Corvina is not high in mercury. The FDA and EPA jointly classify corvina as a “Best Choice” fish, their lowest-mercury category. This means it’s safe to eat two to three servings per week, including for pregnant women and young children.
How Corvina Compares to Other Fish
Corvina lands in a favorable spot when stacked against other popular white fish. While tilapia has very low mercury levels, several fish that look similar on a restaurant menu carry noticeably more. Both snapper and sea bass fall into the “moderately high” mercury range, meaning they contain meaningfully more mercury per serving than corvina. If you’re choosing between these options and mercury is a concern, corvina is the better pick.
The FDA’s three-tier system sorts fish into “Best Choices,” “Good Choices,” and “Choices to Avoid.” Corvina sits in that top tier alongside other low-mercury staples like salmon, sardines, and shrimp. Fish in the “Choices to Avoid” category, like shark, swordfish, and king mackerel, can have mercury concentrations 10 to 20 times higher than fish in the Best Choice group.
Why Corvina Stays Relatively Low
Mercury accumulates in fish through their diet. The general rule: the bigger the predator and the longer it lives, the more mercury builds up in its tissue. Fish that eat other fish (piscivores) tend to carry roughly four times the mercury of fish that feed on insects, plants, or smaller organisms. One study measuring mercury across multiple trophic levels found that non-fish-eating species averaged 0.10 micrograms per gram of mercury in their muscle tissue, while predatory fish averaged 0.44 micrograms per gram.
Corvina is technically a predatory fish, but it’s a relatively small, short-lived one. A freshwater corvina species analyzed in a Brazilian Amazon study measured just 0.14 micrograms per gram of mercury, well below the 0.46 microgram threshold that would push it into a higher-risk category.
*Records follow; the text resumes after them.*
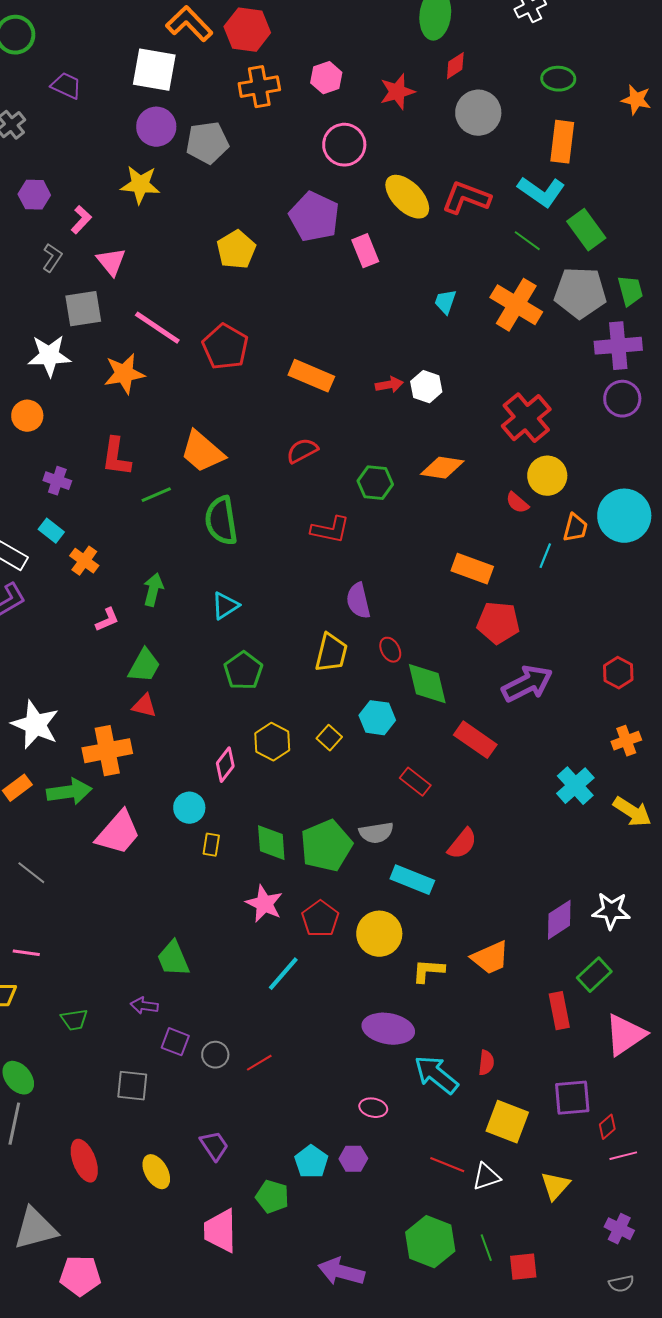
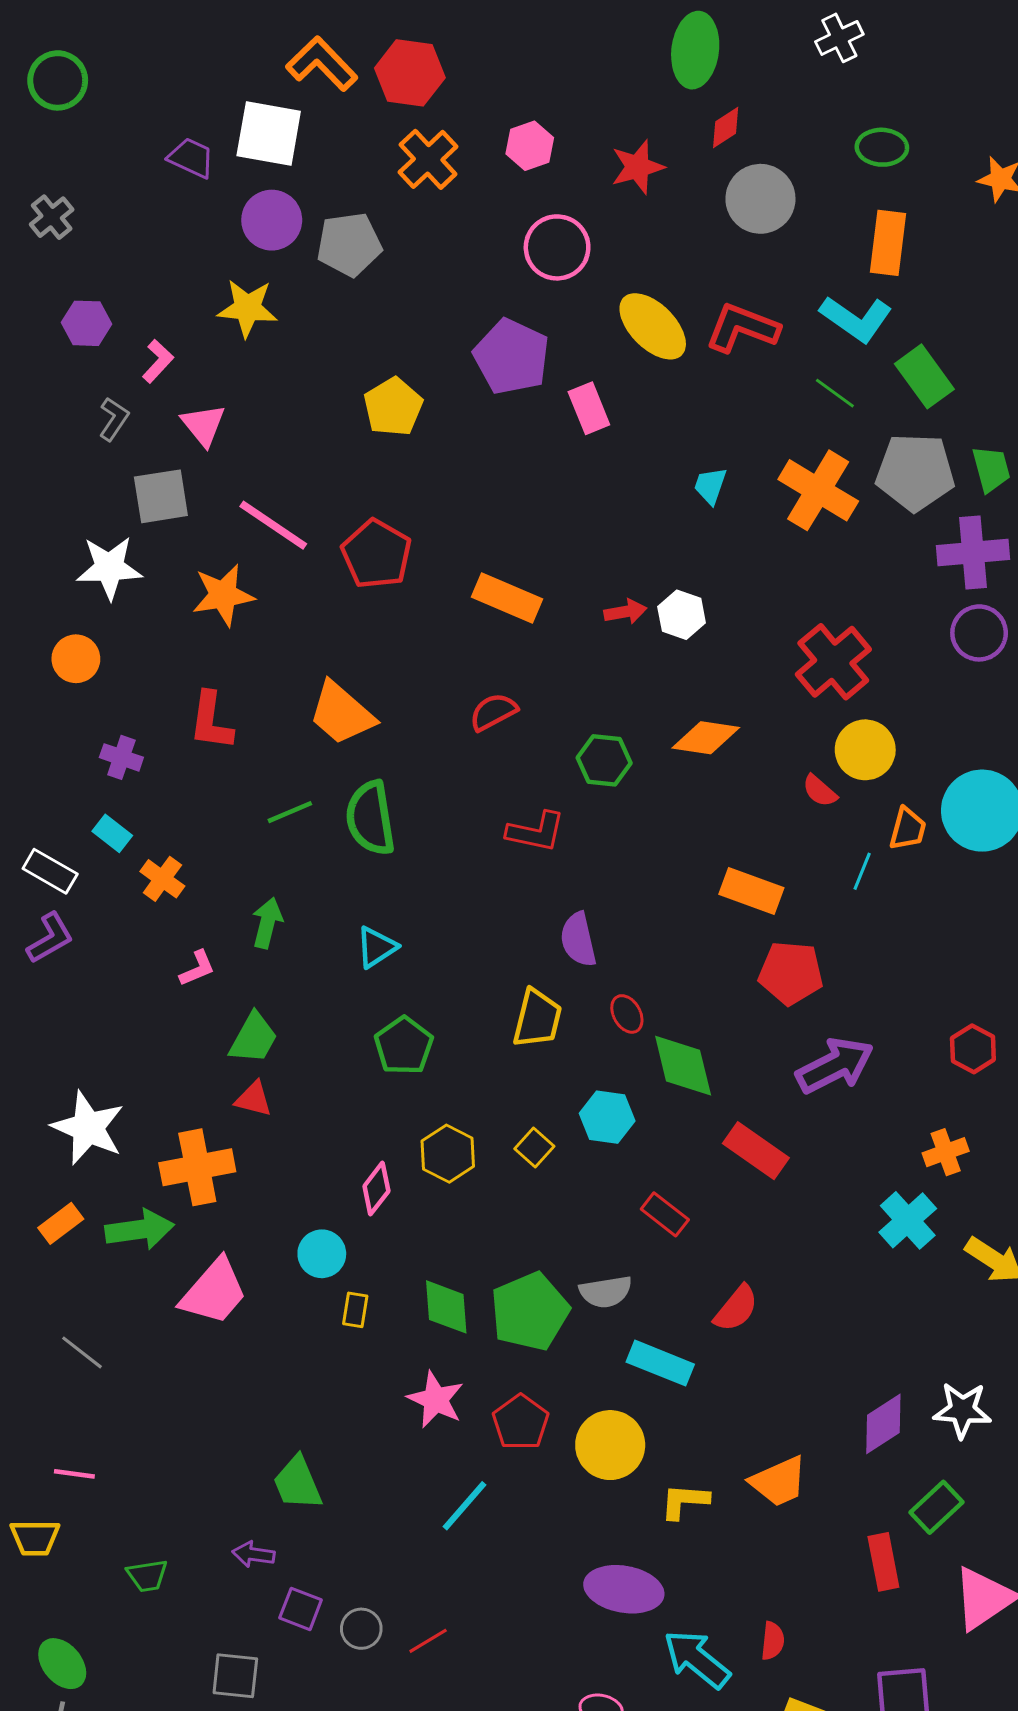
purple trapezoid: (66, 86) -> (191, 158), moved
orange cross: (259, 87) -> (428, 159), turned -33
green line: (156, 495) -> (290, 812), moved
orange cross: (626, 741) -> (946, 1152), moved

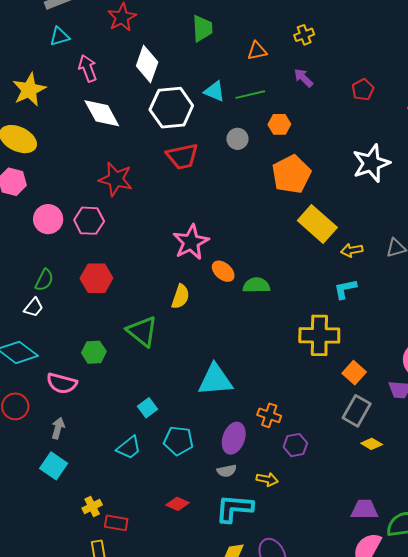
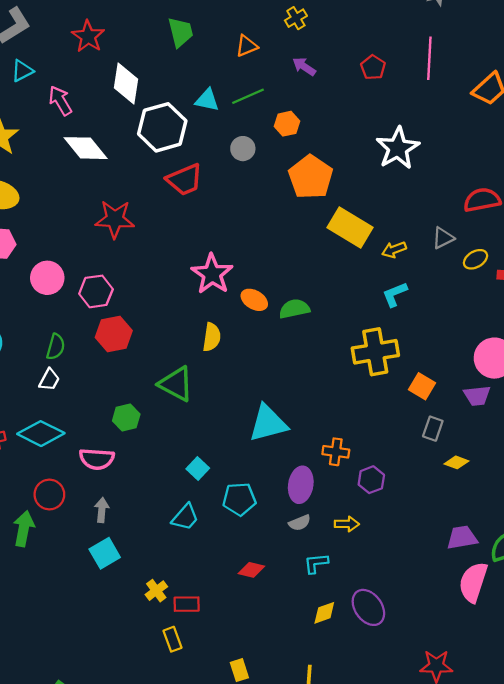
pink hexagon: (89, 221) -> (96, 291), moved
gray rectangle: (357, 411) -> (433, 429), size x0.7
cyan square: (54, 466) -> (105, 553), turned 36
cyan L-shape: (234, 508) -> (316, 563), size x0.6

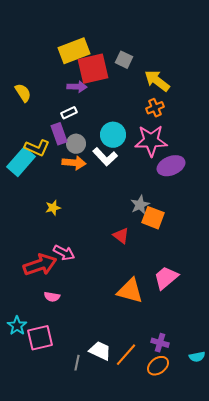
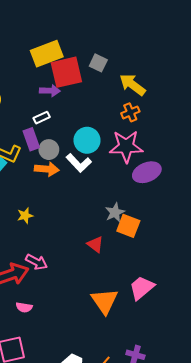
orange triangle: (130, 291) -> (105, 301), turned 40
Larger predators like swordfish and tuna accumulate far more because they live longer, grow bigger, and eat larger prey fish that have already concentrated mercury in their own tissues.
What “Corvina” Actually Means
The name “corvina” applies to several different species in the drum family (Sciaenidae), not a single fish. Gulf corvina (Cynoscion othonopterus) is one of the most commonly referenced, found in the Gulf of California. Other species sold under the corvina label include shortfin corvina and orangemouth corvina, plus various South American freshwater species like Pachyurus junki. The mercury content can vary somewhat between these species depending on their habitat, diet, and size, but none of them are large apex predators, which keeps their mercury levels consistently low across the group.
How Much You Can Safely Eat
The FDA recommends two to three servings of “Best Choice” fish per week for adults, with a standard serving being about four ounces (roughly the size of your palm). For children ages 2 to 11, the recommended portions are smaller, ranging from one to four ounces depending on age, but the frequency stays the same at two to three times per week.
Pregnant and breastfeeding women are often the most cautious about mercury, and corvina is one of the safer options available. It delivers protein and omega-3 fatty acids without the mercury load that comes with higher-tier predators. If you’re already eating other low-mercury fish like salmon or tilapia during the week, adding corvina won’t push you near any concerning threshold. The people who need to be careful are those regularly eating fish from the “Good Choice” or “Choices to Avoid” categories, where one serving per week (or complete avoidance) is the guidance.